═══ The records ═══
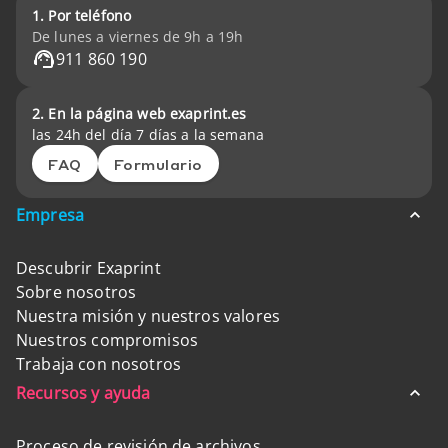
1. Por teléfono
De lunes a viernes de 9h a 19h
911 860 190
2. En la página web exaprint.es
las 24h del día 7 días a la semana
FAQ
Formulario
Empresa
Descubrir Exaprint
Sobre nosotros
Nuestra misión y nuestros valores
Nuestros compromisos
Trabaja con nosotros
Recursos y ayuda
Proceso de revisión de archivos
═══
### What is expected
Restate the whole listing above exactly, except for its images.

### Solution to this problem
1. Por teléfono
De lunes a viernes de 9h a 19h
911 860 190
2. En la página web exaprint.es
las 24h del día 7 días a la semana
FAQ
Formulario
Empresa
Descubrir Exaprint
Sobre nosotros
Nuestra misión y nuestros valores
Nuestros compromisos
Trabaja con nosotros
Recursos y ayuda
Proceso de revisión de archivos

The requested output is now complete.